Friday is Armenian Genocide Remembrance Day, commemorating the mass killings of up to 1.5 million Christian Armenians overseen by the Muslim leaders of the Ottoman Empire starting in 1915.

With the centenary anniversary coming up in six years, this issue is not going to fade away. President Obama handled the issue gingerly and avoided calling the killing “genocide” during his recent visit to Turkey, but some 1 million Armenian Americans - who helped to get him elected last year - are happy to keep reminding Mr. Obama of his campaign promise to call attention to the massacre.

“People are advising Turkey to recognize it and apologize on behalf of their ancestors and be done with it,” says Wadi Haddad, retired professor of Islamic studies and Christian-Muslim relations at Hartford Seminary in Connecticut. “The Armenians are not going to ask for reparations.”

What would contrition for the genocide look like from a secular state based on a religious tradition - Islam - that does not practice corporate repentance?

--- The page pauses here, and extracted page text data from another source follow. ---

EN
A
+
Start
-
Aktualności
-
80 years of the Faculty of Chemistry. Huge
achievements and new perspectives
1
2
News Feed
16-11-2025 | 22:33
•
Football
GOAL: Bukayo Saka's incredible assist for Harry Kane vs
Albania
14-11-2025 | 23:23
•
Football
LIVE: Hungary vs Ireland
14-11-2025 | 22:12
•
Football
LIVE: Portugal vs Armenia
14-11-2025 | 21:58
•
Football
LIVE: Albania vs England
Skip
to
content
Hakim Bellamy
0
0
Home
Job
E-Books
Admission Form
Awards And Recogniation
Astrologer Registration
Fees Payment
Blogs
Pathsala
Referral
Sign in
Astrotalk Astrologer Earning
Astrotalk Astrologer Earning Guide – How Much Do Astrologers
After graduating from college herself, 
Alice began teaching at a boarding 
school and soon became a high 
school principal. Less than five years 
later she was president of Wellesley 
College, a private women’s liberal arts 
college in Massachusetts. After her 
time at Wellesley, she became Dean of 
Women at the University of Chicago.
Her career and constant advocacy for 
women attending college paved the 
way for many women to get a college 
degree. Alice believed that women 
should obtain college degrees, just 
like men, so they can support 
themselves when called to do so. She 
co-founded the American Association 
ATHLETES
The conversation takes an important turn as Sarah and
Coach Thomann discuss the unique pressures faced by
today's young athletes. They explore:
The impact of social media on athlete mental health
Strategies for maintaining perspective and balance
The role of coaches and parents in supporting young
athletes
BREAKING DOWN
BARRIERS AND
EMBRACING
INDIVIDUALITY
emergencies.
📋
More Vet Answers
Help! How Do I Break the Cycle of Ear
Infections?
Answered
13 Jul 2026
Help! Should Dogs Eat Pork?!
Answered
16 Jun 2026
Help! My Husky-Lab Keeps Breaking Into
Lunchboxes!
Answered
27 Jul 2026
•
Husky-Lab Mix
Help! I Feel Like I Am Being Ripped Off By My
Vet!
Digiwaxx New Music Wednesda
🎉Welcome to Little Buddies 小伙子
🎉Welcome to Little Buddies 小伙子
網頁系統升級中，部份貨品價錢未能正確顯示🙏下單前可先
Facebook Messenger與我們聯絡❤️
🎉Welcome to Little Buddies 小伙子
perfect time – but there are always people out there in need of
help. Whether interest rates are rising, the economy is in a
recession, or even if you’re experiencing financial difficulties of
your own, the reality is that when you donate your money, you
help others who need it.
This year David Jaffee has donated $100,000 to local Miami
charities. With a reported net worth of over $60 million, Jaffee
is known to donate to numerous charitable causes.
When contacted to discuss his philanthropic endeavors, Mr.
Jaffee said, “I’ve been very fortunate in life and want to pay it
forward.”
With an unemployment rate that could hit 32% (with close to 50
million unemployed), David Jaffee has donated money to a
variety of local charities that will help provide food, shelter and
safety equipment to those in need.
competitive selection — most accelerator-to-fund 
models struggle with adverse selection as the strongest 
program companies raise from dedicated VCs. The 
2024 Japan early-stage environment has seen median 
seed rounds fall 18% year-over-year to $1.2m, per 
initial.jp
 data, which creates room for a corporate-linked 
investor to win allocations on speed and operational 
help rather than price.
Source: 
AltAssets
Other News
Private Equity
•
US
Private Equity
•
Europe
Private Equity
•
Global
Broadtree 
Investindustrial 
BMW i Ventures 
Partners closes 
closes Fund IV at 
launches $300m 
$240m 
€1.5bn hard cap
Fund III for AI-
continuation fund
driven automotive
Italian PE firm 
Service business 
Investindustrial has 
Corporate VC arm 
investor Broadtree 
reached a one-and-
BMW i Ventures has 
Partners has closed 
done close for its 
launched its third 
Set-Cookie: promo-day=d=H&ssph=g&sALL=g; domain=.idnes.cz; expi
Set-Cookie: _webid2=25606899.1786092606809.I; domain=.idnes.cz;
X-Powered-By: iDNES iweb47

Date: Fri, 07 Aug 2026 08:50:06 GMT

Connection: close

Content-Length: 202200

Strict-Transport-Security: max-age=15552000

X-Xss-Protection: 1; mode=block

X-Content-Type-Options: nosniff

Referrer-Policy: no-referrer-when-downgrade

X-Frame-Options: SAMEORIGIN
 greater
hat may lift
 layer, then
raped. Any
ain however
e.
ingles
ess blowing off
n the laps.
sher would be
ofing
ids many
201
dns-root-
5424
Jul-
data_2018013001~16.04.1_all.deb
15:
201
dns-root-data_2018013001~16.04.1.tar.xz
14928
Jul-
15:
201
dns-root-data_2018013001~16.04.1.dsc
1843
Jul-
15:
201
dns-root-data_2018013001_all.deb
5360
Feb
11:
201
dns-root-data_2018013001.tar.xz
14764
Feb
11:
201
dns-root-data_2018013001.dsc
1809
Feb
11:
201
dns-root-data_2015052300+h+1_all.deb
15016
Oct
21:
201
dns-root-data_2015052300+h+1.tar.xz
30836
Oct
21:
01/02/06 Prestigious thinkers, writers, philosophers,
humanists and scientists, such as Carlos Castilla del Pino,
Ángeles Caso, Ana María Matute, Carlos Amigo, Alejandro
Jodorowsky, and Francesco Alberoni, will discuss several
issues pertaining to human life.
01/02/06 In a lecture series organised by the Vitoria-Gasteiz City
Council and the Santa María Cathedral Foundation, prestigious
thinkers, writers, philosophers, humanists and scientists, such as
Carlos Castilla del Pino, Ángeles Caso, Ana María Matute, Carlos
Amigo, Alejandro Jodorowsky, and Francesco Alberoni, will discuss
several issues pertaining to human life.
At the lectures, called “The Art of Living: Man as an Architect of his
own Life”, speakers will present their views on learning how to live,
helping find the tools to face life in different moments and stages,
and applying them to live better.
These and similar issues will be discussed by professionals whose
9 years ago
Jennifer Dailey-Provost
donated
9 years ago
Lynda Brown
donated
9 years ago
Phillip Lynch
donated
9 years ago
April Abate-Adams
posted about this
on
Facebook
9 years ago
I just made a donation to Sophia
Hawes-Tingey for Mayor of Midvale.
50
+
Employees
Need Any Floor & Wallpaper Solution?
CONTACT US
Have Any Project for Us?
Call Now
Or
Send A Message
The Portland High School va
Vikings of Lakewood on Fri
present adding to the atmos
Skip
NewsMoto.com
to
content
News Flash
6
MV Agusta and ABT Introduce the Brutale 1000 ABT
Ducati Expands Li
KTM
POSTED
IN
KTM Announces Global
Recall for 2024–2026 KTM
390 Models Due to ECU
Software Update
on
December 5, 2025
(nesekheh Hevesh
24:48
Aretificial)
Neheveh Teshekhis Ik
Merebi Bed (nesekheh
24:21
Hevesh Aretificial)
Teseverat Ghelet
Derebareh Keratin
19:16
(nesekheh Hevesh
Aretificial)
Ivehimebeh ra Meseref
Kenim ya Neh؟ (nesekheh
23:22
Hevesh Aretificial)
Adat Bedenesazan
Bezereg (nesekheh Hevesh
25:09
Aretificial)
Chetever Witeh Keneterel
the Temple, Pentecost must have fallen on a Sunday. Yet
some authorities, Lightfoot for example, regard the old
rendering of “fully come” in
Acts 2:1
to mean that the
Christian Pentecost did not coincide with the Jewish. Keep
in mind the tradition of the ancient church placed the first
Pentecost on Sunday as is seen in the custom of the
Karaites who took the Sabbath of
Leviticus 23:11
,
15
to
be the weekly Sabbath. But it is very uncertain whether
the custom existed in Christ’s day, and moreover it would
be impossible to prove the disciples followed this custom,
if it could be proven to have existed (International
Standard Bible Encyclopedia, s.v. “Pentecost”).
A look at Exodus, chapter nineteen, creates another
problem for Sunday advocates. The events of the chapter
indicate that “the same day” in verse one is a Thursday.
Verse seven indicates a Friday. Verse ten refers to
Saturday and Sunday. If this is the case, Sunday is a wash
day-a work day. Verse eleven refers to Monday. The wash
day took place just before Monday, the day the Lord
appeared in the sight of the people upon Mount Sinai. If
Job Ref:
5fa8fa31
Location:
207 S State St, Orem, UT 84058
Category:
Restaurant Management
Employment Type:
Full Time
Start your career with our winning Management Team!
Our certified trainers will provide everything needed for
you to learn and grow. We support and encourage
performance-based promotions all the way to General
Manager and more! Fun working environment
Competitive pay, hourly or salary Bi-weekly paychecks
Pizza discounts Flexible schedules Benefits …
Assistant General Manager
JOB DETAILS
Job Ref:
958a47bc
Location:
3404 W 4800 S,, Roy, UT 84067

Muslim scholars tell me the holy month of Ramadan takes care of the sins of the individual, but not those of a nation. There’s no concept of national sin, which may be why the Shi’ite Iranians have never apologized for their sacking of the American Embassy in Tehran in 1979.

The concept of national repentance started with Jewish prophets in the Hebrew Scriptures. Christians then ran with the idea, with modern examples including President Lincoln’s 1863 call to a day of national repentance and fasting. His idea lives on in the National Day of Prayer on the first Thursday of each May.

Plus, Christians ranging from the late Pope John Paul II to bands of evangelical Protestant missionaries have apologized for the excesses of the Crusades. But what Islamic entity has apologized for the 300 years of conquest that provoked the Crusades?

“The idea of being sorry for what’s happened in the past is a Western way of expressing things,” Mr. Haddad says. “Nations elsewhere in the world do not do this.”

However, he added that his wife, Georgetown University professor Yvonne Haddad, lost two Armenian Orthodox ancestors during the genocide.

“Individual Muslims can express regret or repentance, but I don’t know what the appropriate institution would be to express Islamic regret,” Georgetown University Islamic history professor John Voll told me. Christianity has corporate bodies representing its various divisions, he added, but “in Islam, there is no corporate structure that represents the umma [world Muslim community].”

Corporate repentance requires an acceptance of corporate guilt, an idea that dates back to original sin.

“Islamic theological tradition does not involve a concept of original sin,” he said. “Muslims think Adam and Eve disobeyed God and were expelled from the garden, but God did not curse them.”

If the majority religion of Turkey does not have a concept of common guilt, can Turks apologize for their past?

“If there is an expression of regret, it’d be from the Turkish parliament,” he said. “But one of the important dimensions of Kamalist Turkey is that it represents an institutional break with the Ottoman Empire. A lot of Turks would say the parliament cannot speak for the actions of the old empire.”